Çevirmen Ataol Behramoğlu: “Aleksandr Puşkin üzerine düşünmek Rus edebiyatının tümü üzerine düşünmekle eşanlamlıdır. XVIII. Yüzyılda da özgün yazarlara ve şairlere sahip olmakla birlikte Batı edebiyatlarının ve özellikle de Fransız edebiyatının etki alanlarında oluşumunu sürdüren Rus edebiyatının bir sonraki yüzyılda evrensel kimlik kazanması Aleksandr Puşkin’in ürünleriyle başlayan bir süreçtir. Bu anlamda Puşkin üzerine düşünmek, XIX. yüzyıl öncesi ve XIX. yüzyıl Batı edebiyatlarının başlıca olgu ve kavramları üzerinde düşünmekle de eşanlamlıdır.”
Çevirmen Ataol Behramoğlu: “Puşkin’in anlatı türünde ilk yapıtı, 1827 yılında yazmaya başladığı Büyük Petro’nun Arabı’dır. Bu öz yaşamsal-tarihsel roman denemesi tamamlanmamış olmasına karşın, sağlam kuruluşu, yalın anlatımı, kişilerin gerçekçi betimlenişleriyle göze çarpar. Puşkin öncesi Rus yazınında anlatı dili şiir dilinden henüz tam olarak ayrılmamıştı. Büyük Petro’nun Arabı bu ayrımın oluşmasında önemli bir adım olmuştur. 1832-1833 yıllarıının ürünü olan Dubrovski adlı ronamı, yalın, akıcı anlatımıyla Byelkin’in Öyküleri’ne yakındır. Bu anlamda, Büyük Petro’nun Arabı’na göre, Puşkin’in romancılığında ileriye doğru önemli bir adımdır.”
Çevirmen Ataol Behramoğlu: “Aleksandr Puşkin, her şeyden önce ozandır. Ona asıl ün kazandıran yapıtları, Rus ve dünya edebiyatına bıraktığı ölümsüz şiir mirasıdır. Ama öykü ve romanlarıyla da dünya ölçüsünde ünlü ve önemlidir. Bu alandaki çalışmalarına yaşamının olgunluk döneminde başlaması onlara ayrı bir değer kazandırmaktadır. Puşkin, batı kültürü ve özgürlükçü düşünceyle Rus halk duyarlığını kaynaştırdığı yapıtlarında Rus yazın dilini arındırmış ve zenginleştirmiş, bu dile çağdaş ve ulusal bir yapı kazandırmıştır. Rus toplumunun halksal özelliklerini yansıtan tipler yaratmakla Rus edebiyatına ulusal ve gerçekçi çığırın öncüsü olmuştur. Puşkin sonrası 19. yüzyıl Rus edebiyatının bütün büyük yazarları onun yapıtlarıyla beslenerek yetişmişlerdir.”

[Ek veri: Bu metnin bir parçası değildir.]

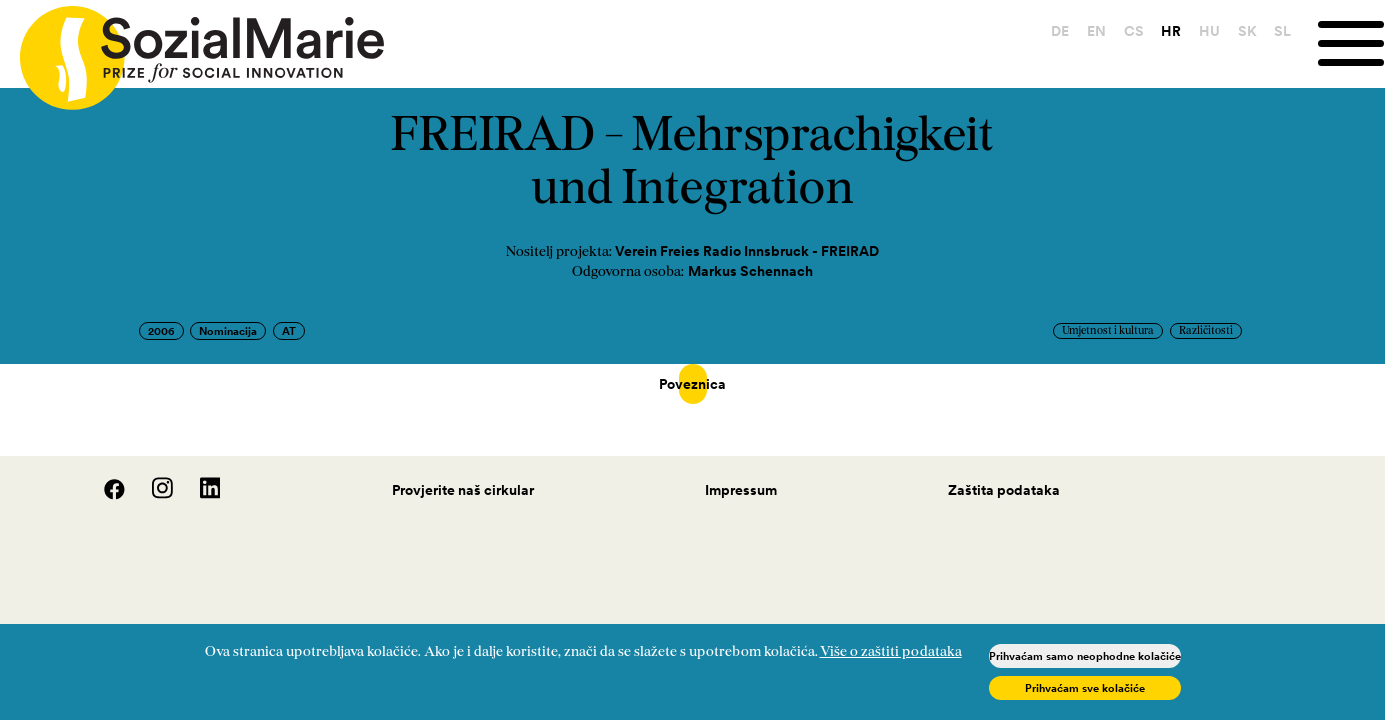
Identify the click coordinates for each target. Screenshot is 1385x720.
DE (1060, 31)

V.Belinski, Aleksandr Puşkin’in yapıtları konusunda ünlü makaleler dizisinin beşincisinde, Puşkin’in 1819’dan sonar yazdığı şiirlerinin içerikte ve biçimde “antik karakter”taşıdığını belirtiyor: “Güzelliklerinin yalınlığı ve alımlılığı her türlü anlatımın üstündedir: Dizelerde müzik ve şiirde mimaridir bu. Anlatımdaki açıklık_canlılık, düşüncesinin sıkı-ciddi-yalın resmedilişi,bütündeki tamlık ve bitmişlik, işlenişteki sevecenlik-tatlılık ve yumuşaklık, Puşkin’i bu şiirlerde antik sanat ustalarının mutlu öğrencisi olarak ortaya çıkarıyor.”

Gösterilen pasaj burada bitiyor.